▸ **Try it**:
For this exercise, copy the data exactly and omit any images.

[[ Working data open ]]

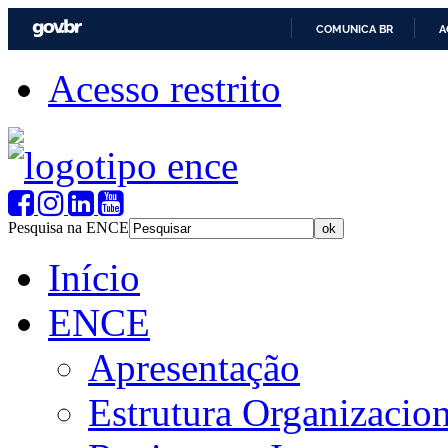
COMUNICA BR
A
Acesso restrito
Pesquisa na ENCE
Início
ENCE
Apresentação
Estrutura Organizacion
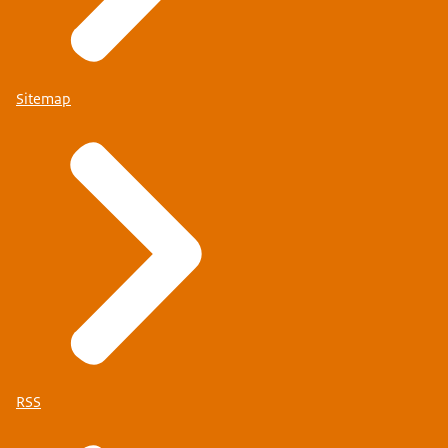
Sitemap
RSS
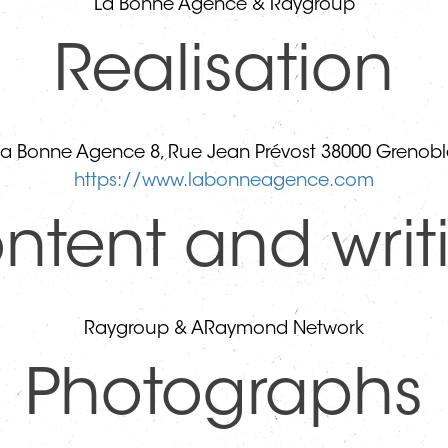
La Bonne Agence & Raygroup
Realisation
La Bonne Agence ​8, Rue Jean Prévost 38000 Grenobl
https://www.labonneagence.com
ntent and writ
Raygroup & ARaymond Network
Photographs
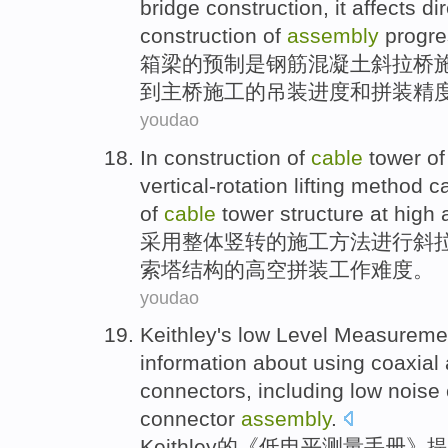
bridge
construction
,
it
affects
dir
construction
of
assembly
progre
箱梁
的
预制
是
钢筋
混凝土
斜拉桥
到
主桥施工的吊装
进度
和
拼装精
youdao
In
construction
of
cable
tower
o
vertical-rotation lifting
method
c
of
cable
tower
structure
at high 
采用
整体
竖转
的
施工
方法
进行
斜
索塔
结构
的
高空
拼装工作
难度
。
youdao
Keithley
's
low
Level
Measureme
information
about
using
coaxial
connectors,
including
low
noise
connector
assembly
.
Keithley
的《
低
电平
测量
手册》
提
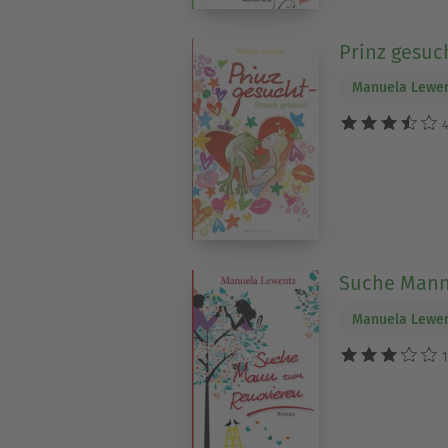
Prinz gesuc
Manuela Lewe
4
Suche Mann
Manuela Lewe
1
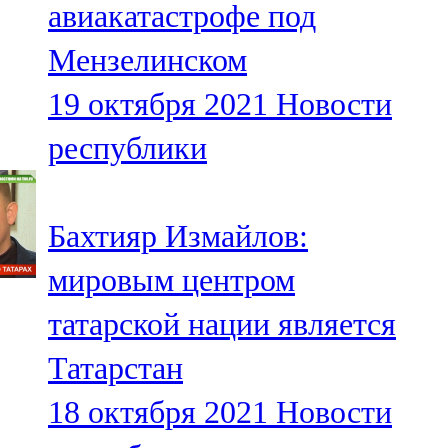
авиакатастрофе под
91,0 FM
Мензелинском
Шәмәрдән
19 октября 2021
Новости
102,3 FM
республики
Яңа чишмә
107,0 FM
Бахтияр Измайлов:
Яр Чаллы
мировым центром
105,5 FM
татарской нации является
Татарстан
18 октября 2021
Новости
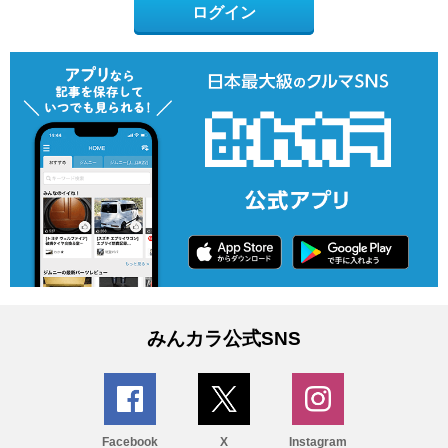
ログイン
みんカラ公式SNS
Facebook
X
Instagram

[[ Working data closed ]]

▸ **Solution to this exercise**:
COMUNICA BR
A
Acesso restrito
Pesquisa na ENCE
Início
ENCE
Apresentação
Estrutura Organizacion
Sitemap
RSS
La Bonne Agence & Raygroup
Realisation
La Bonne Agence ​8, Rue Jean Prévost 38000 Grenobl
https://www.labonneagence.com
ntent and writ
Raygroup & ARaymond Network
Photographs
bridge
construction
,
it
affects
dir
construction
of
assembly
progre
箱梁
的
预制
是
钢筋
混凝土
斜拉桥
到
主桥施工的吊装
进度
和
拼装精
youdao
In
construction
of
cable
tower
o
vertical-rotation lifting
method
c
of
cable
tower
structure
at high 
采用
整体
竖转
的
施工
方法
进行
斜
索塔
结构
的
高空
拼装工作
难度
。
youdao
Keithley
's
low
Level
Measureme
information
about
using
coaxial
connectors,
including
low
noise
connector
assembly
.
Keithley
的《
低
电平
测量
手册》
提
Prinz gesuc
Manuela Lewe
4
Suche Mann
Manuela Lewe
1
авиакатастрофе под
91,0 FM
Мензелинском
Шәмәрдән
19 октября 2021
Новости
102,3 FM
республики
Яңа чишмә
107,0 FM
Бахтияр Измайлов:
Яр Чаллы
мировым центром
105,5 FM
татарской нации является
Татарстан
18 октября 2021
Новости
ログイン
みんカラ公式SNS
Facebook
X
Instagram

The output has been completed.